Para testar a ligação entre perda de sono e a generosidade, Ben Simon e sua equipe levaram 23 jovens adultos ao laboratório por duas noites. Os participantes dormiram uma noite e ficaram acordados por outra noite. No período da manhã, os participantes preencheram um questionário padronizado que avaliava sua probabilidade de ajudar estranhos ou conhecidos em vários cenários.
Por exemplo, os participantes classificaram em uma escala de 1 a 5 a probabilidade de ceder seu assento em um ônibus para um estranho, ou de oferecer uma carona para um colega de trabalho necessitado. Aproximadamente 80% dos participantes mostraram menos probabilidade de ajudar os outros quando privados de sono do que quando descansados.
Os pesquisadores então observaram a atividade cerebral dos participantes em uma máquina de ressonância magnética funcional, comparando a atividade neural de cada participante em um estado de descanso versus em um estado de privação de sono. Isso mostrou que a falta de sono reduziu a atividade em uma rede de regiões cerebrais ligadas à capacidade de empatia.
Em outro experimento, os pesquisadores recrutaram 136 participantes online e fizeram com que eles mantivessem um registro do sono por quatro noites, monitorados por aplicativos que medem a atividade noturna. Cada participante então completou o questionário de altruísmo. Os pesquisadores descobriram que quanto mais tempo os participantes passavam acordados na cama, uma medida de sono ruim, menores eram suas pontuações de altruísmo. Essa queda no altruísmo se manteve verdadeira tanto ao comparar os indivíduos consigo mesmos quanto em relação a outros indivíduos do grupo.

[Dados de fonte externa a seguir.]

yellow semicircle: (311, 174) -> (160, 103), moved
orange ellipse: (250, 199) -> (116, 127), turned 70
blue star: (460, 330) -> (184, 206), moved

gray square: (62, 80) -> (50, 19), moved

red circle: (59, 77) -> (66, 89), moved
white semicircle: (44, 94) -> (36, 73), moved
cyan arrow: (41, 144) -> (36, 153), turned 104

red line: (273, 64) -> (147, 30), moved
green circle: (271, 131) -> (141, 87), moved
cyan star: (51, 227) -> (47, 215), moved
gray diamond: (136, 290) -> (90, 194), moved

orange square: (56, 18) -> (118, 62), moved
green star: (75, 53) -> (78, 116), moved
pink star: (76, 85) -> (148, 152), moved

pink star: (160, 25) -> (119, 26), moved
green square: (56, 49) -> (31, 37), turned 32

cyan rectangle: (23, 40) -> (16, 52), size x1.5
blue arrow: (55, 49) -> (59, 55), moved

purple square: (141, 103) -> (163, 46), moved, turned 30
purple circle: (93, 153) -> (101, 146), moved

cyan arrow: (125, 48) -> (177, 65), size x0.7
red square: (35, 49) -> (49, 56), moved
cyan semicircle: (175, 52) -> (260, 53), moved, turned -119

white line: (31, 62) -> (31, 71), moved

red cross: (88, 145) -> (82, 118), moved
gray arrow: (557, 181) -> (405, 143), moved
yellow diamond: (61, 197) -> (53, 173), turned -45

No experimento final, focado no horário de verão, os pesquisadores analisaram doações de caridade de 2001 a 2016 para a Donors Choose, uma organização sem fins lucrativos que arrecada dinheiro para projetos escolares nos Estados Unidos. Quando a equipe excluiu o Havaí e o Arizona, além de exceções como doações muito grandes, restaram mais de 3,4 milhões de doações. Na semana de trabalho após a implementação do horário de verão, as doações totais, que normalmente giravam em torno de US$ 82 por dia, caíram para cerca de US$ 73 por dia.

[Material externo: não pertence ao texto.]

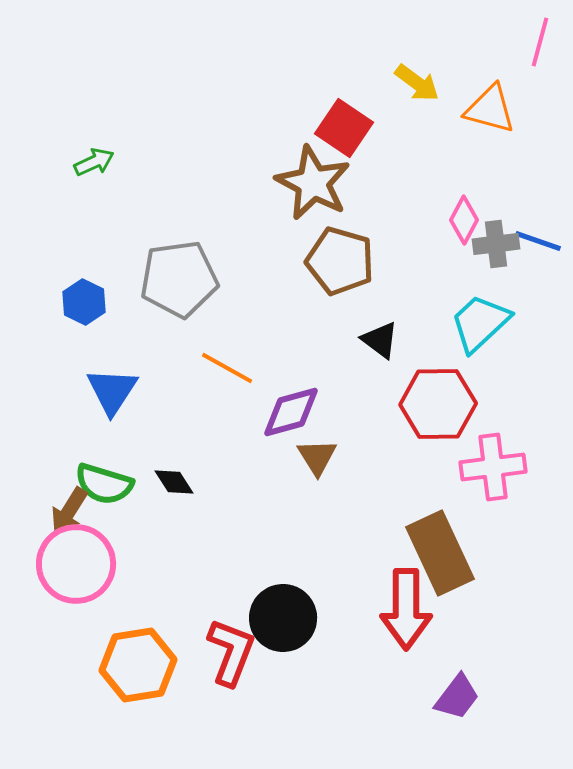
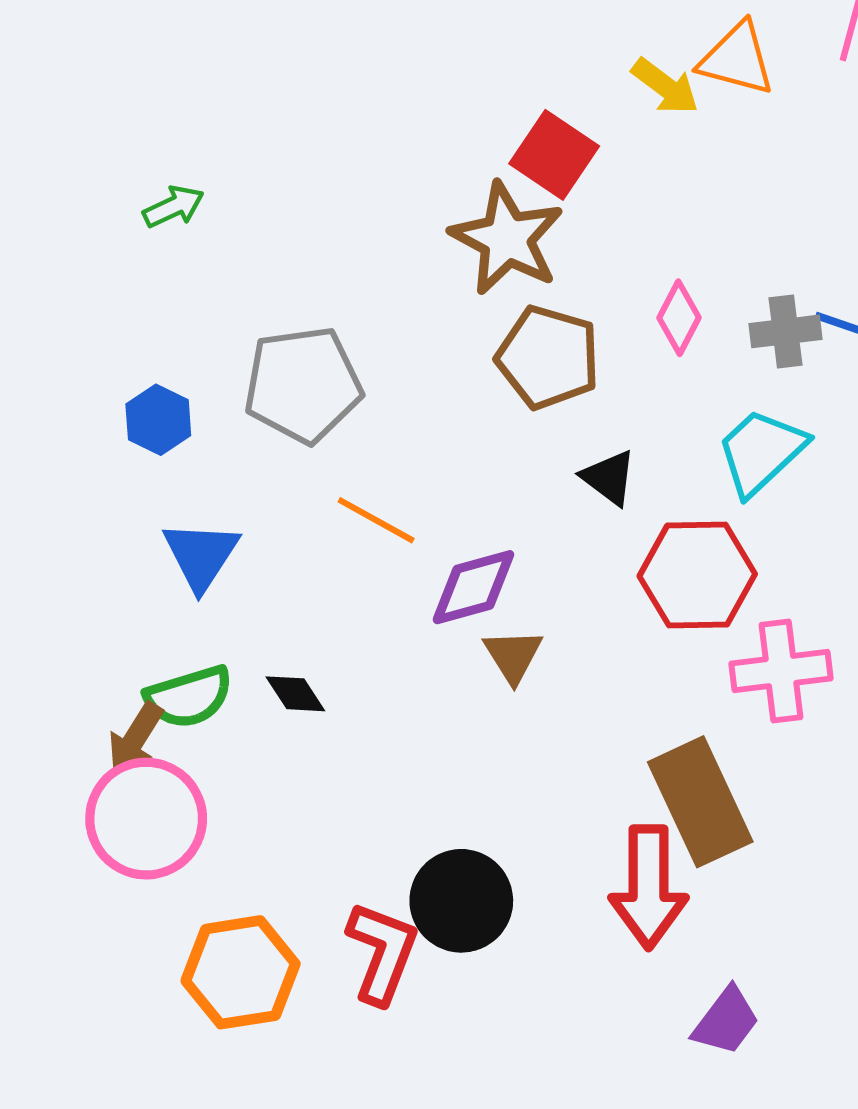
orange triangle: (490, 109) -> (737, 59), moved
pink diamond: (464, 220) -> (679, 318), moved
green semicircle: (104, 484) -> (189, 697), turned -34

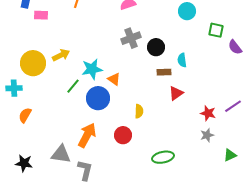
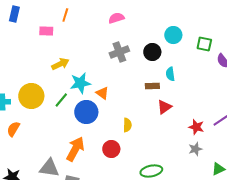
cyan circle: (187, 11) -> (173, 35), moved
pink rectangle: (41, 15) -> (46, 31), moved
black circle: (156, 47) -> (152, 52), moved
yellow arrow: (61, 55) -> (60, 64), moved
yellow circle: (33, 63) -> (31, 96), moved

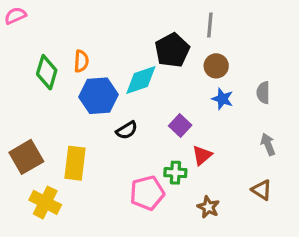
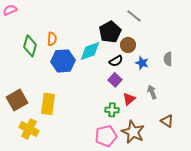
gray line: (210, 25) -> (134, 16), turned -56
brown circle: (216, 66) -> (128, 45), moved
black semicircle: (127, 130) -> (116, 61), moved
gray arrow: (268, 144) -> (152, 92), moved
pink pentagon: (147, 193) -> (106, 136), moved
brown star: (208, 207) -> (133, 132), size x1.6

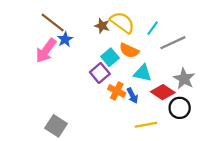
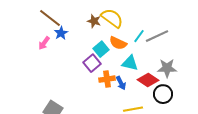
cyan line: (153, 28) -> (139, 36), moved
pink arrow: (46, 51) -> (44, 43), size x0.6
gray star: (184, 79) -> (167, 68), turned -30
orange cross: (117, 91) -> (107, 79), turned -35

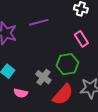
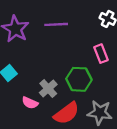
pink semicircle: (21, 93) -> (30, 103), moved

A abordagem de metodologia tripla permitiu aos pesquisadores maior certeza de que outras variáveis além do sono não estivessem causando a queda na generosidade. A privação crônica do sono no mundo moderno é um problema sério, escreveu Ben Simon nas conclusões de seu trabalho. Mas, ao contrário de muitos outros problemas de grande escala, este tem uma solução acessível. Desta forma, promover o sono como Saúde Pública pode economizar bilhões em tratamentos de condições crônicas e melhorar as relações sociais e qualidade de vida dos indivíduos.